Opinion: Whether Your Perfume Is Floral or Musk, You Should Reconsider


Have you ever been minding your own business in a public place when somebody walks past and you are suddenly bombarded with the strong smell of their fragrance? You might not mind this fleeting scent. But maybe you get a headache from its intensity, or it’s possible that you get even worse symptoms. In our society, perfume & cologne are normalized and a key part of many people’s self care regimens. Should they be, and are we even using them properly?

If you wonder why someone is irritated by perfume, it could be because they have a sensitivity or allergy to fragrance. About 32% of people experience health symptoms from scents, which can include headaches or migraines, allergies, breathing problems, etc. Ingredients used in perfumes vary, but many chemicals that are commonly included can cause a flare-up of these symptoms. 

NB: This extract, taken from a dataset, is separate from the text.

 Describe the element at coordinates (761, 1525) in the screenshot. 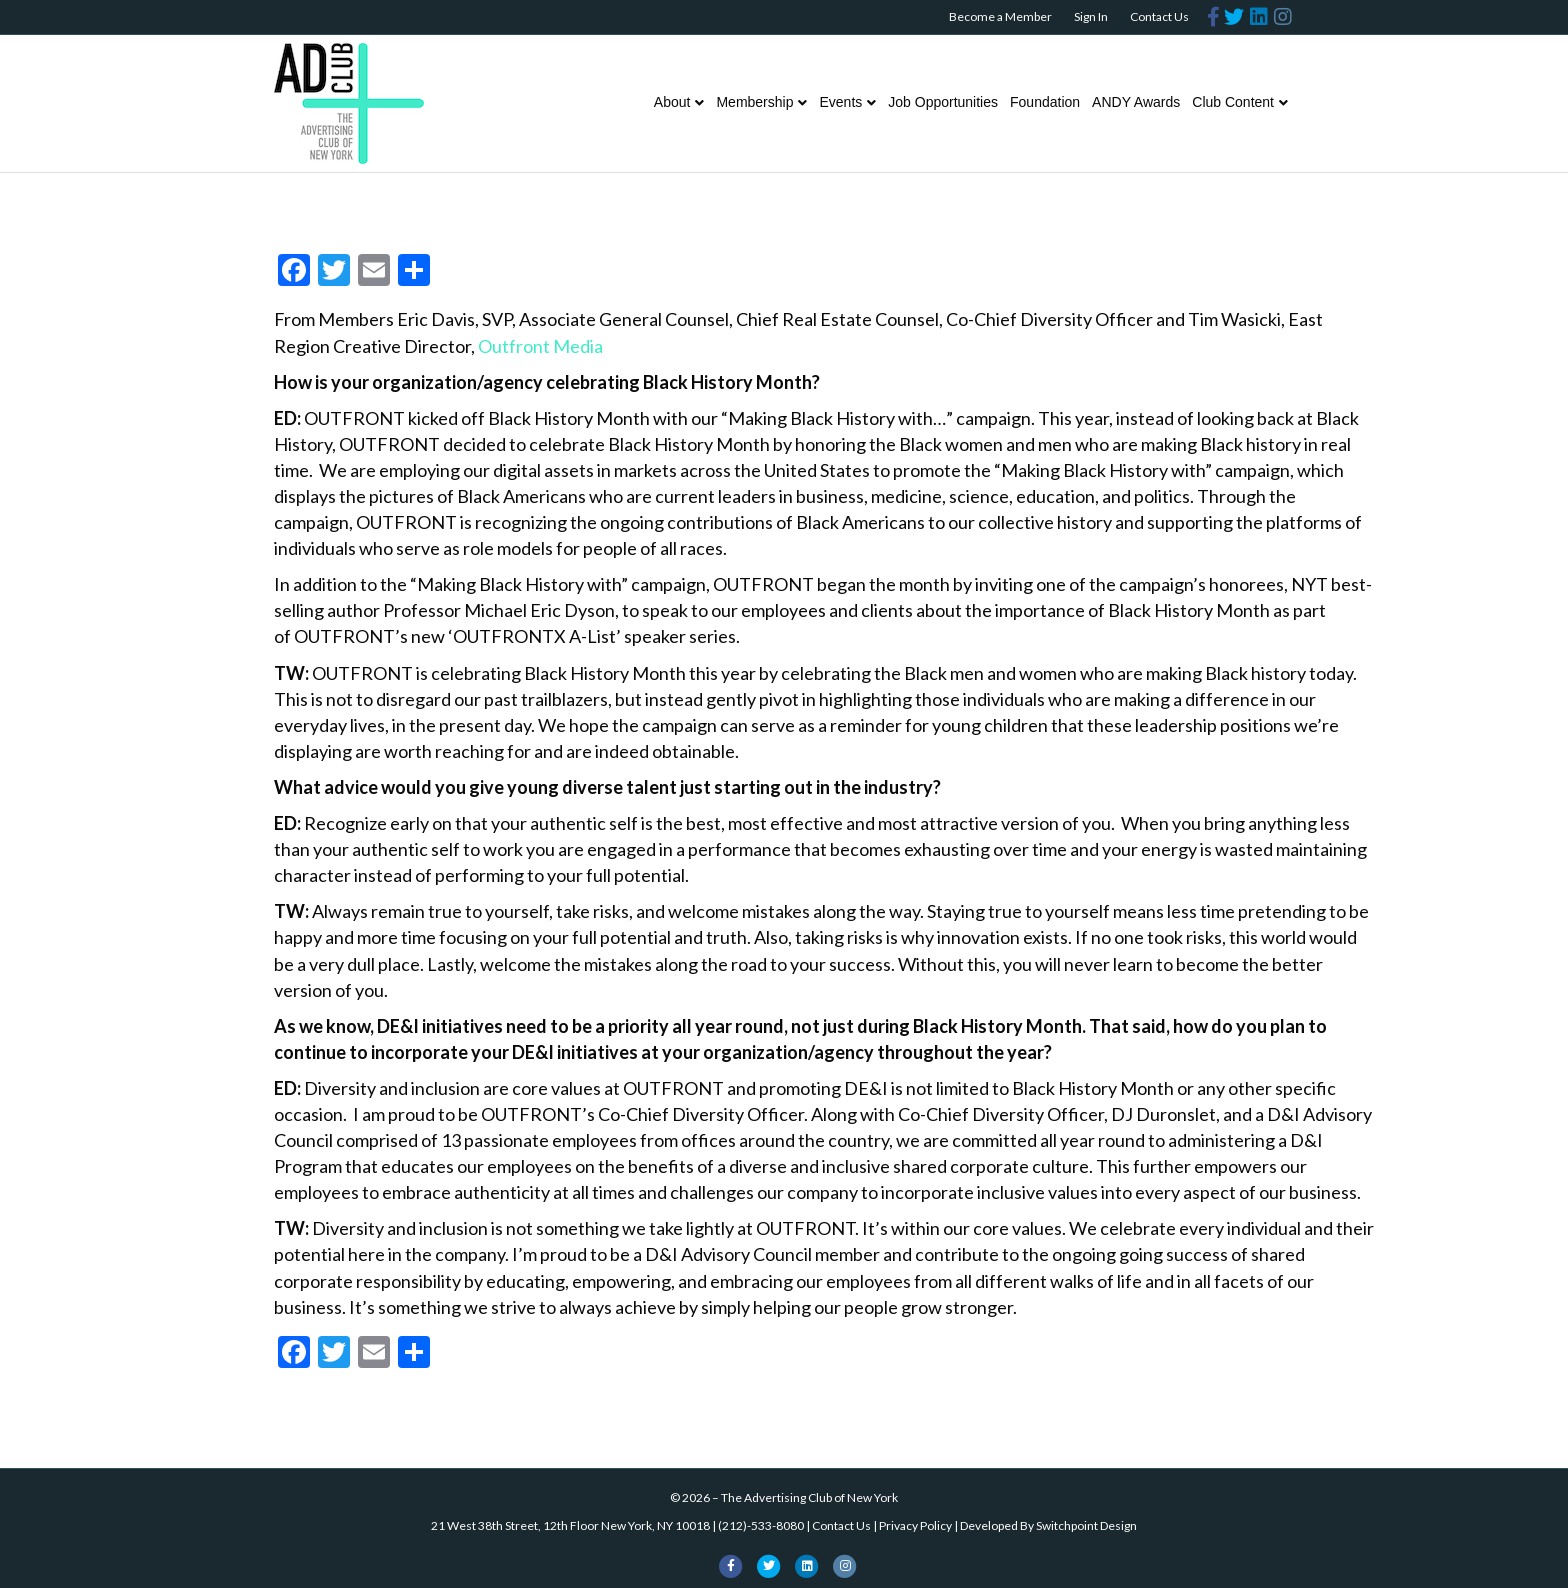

While on the topic of how scents affect people who smell them, what about the people themselves who wear it? Obviously, these symptoms mentioned could also affect the wearer in the same way, and possibly more severely because they are in direct contact with skin. TIME says “a good bet is that any scented cosmetic will contain phthalates,” which are chemicals that have been linked to various hormone and lung issues, as well as linked to adverse effects on pregnancies and newborn physical development.  

One also might wonder why perfume ingredients aren’t regulated or banned if they have harmful effects. It’s difficult to test chemicals and their safe exposure levels when they could be potentially dangerous to the subjects that would use them. That’s why chemicals are assumed to be safe until they are proven otherwise. Cosmetic and fragrance regulation in America is much more forgiving than in places like Europe, where they have “banned or restricted more than 1,300 chemicals while the US has outlawed or curbed just 11”, according to The Guardian

Some might say that what people choose to smell like is ultimately their choice, which is completely true. Others might say that smelling like a strong cologne is better than smelling like body odor. That opinion is completely subjective. No matter how you feel about someone’s choice, you personally cannot control their spritzing habits. From my personal experience, I feel like I come into contact with many who spray away a little too much. Recently, I sat down at a 76ers game to be slammed with an aggressive cologne. I realized that it was coming from someone sitting in the row in front of me. It loomed in the air, and I got a slight headache, but there was nothing I could do about it without confrontation.

Though I personally don’t choose to make a stink about the literal stink around me, there are many who aren’t afraid to speak up if they’re uncomfortable. If you would like to stay out of any possible conflict or argument, then it might be best to monitor your perfume intake. Allure says “the first rule of fragrance is that someone ought to be close enough to kiss you before they can detect the scent,” which is obviously subjective but still relays the right idea; if you can smell it in the room when someone’s not right next to you, they’ve probably applied too much.

There is no certainty that the majority of people will change their ways of wearing fragrance just because of someone’s opinion, or because of this article. Being doused in perfume or cologne is more normalized in our modern society than it should be, with its proven possible health effects on both wearers and smellers. Though these facts should be a reason to modify your scent intake, it should also be a simple social norm to responsibly apply your fragrance of choice. The most important thing to keep in mind is how your actions affect others, even if you think you smell good.